I’ve Never Met a Cookie I Couldn’t RuinMr Lady
Mom, these cookies are all smooshy and stuff. Um, that’s because I just took them out of the oven. What do you mean, oven? I baked them. *YOU* baked them?
Everyone is able to do one thing in life very, very horribly, and for me, that is baking cookies.
My mother couldn’t make anything that came out of a box. She could make the most complex, delicate fruit desserts but ask her to make you some Kraft dinner and you might as well invite all your friends over to check out the hot firefighters who are going to have to come extinguish your kitchen.
This seems to be something of a family curse, because as far as I’ve heard it told, cookies are way up at the top of the list of Things People Can Do In Their Sleep. I couldn’t bake you a cookie if my life depended on it. I can’t make them from scratch, I can’t make them off a recipe, and I even managed to melt one of those tubes of cookie dough you buy in the refrigerated aisle of the store.
Santa even asked me to stop making cookies for him, and I am currently engaged in a sexual relationship with him. I think this means it’s time I seek help.
*Disclaimer: This is not a stack of cookies I baked myself; it is a stock photo I purchased. If it were cookies I’d baked, they would look burnt. Or dead.
I’m just not sure that I am allowed to keep my mom card if I can’t bake my kids a sheet of decent cookies every now & again. It feels criminal, or at least highly suspect. The problem is, I can’t figure out what I’m doing wrong, aside from failing to sacrificing some innocent creature of earth in order to break this evil spell someone cast on me before I was old enough to know the different between table and baking sugars.
I’ve been told that my cookies are horrible because I learned how to bake at altitude, and I am not compensating back for oxygenated baking. I’ve heard that it’s because I don’t use enough butter, or that I use too much, or that it isn’t cold enough or it isn’t melted enough or that I should just be using Crisco. I’ve been cautioned not to mix the batter too much, and to keep it really cold, and to use the right sized eggs and the not too old baking powder and and I really just think that I am cursed.

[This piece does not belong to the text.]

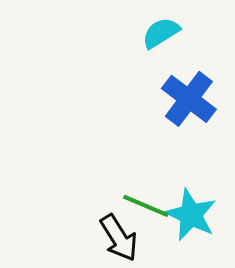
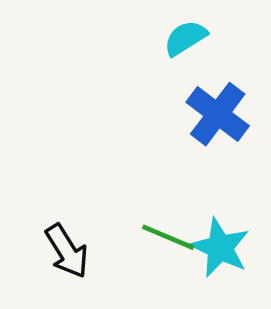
black arrow: (119, 238) -> (67, 251), moved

I can bake *anything* else. You know those Christmas cakes that look like a fallen log in the woods at winter and taste like God Himself? I MAKE THOSE, down to the homemade caramels and buttercreams, multiple. Cakes, pies, breads, you name it. I should be able to bake the most basic kid treat.
One year, I was asked to to bring ice cream sandwiches to a family birthday. I decided that this has gone on long enough, I was going to make those cookies for the sandwich, dammit. I make the ice cream cookie sandwiches and also ended up making our dentist relative a very happy man indeed when we all needed our front teeth repaired after dessert. I wish I was kidding.
So you can imagine my kids’ shock when I pulled a pan of (pre-made, pre-portioned, didn’t have to be handled at all my my hands) cookies out of the stove tonight, and no one had to die. Hell, you can imagine MINE. I’d like this to happen again, maybe without so many preservatives next time (though, really, totally worth it for the smiles on their faces) so, help me, people.
Tell me what I’m doing wrong. How do you make *@&#%ing cookies?
Or, even better, tell me what ridiculously simple thing you can’t do, so we can all feel inadequate together, in public.